_Action item_: When you repeat the listing below, keep every word exactly and leave out each picture.

_Given data_:
BEGIN
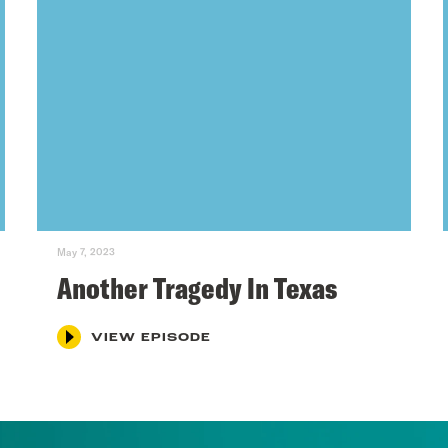
May 7, 2023
Another Tragedy In Texas
VIEW EPISODE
END
_Your response_:
May 7, 2023
Another Tragedy In Texas
VIEW EPISODE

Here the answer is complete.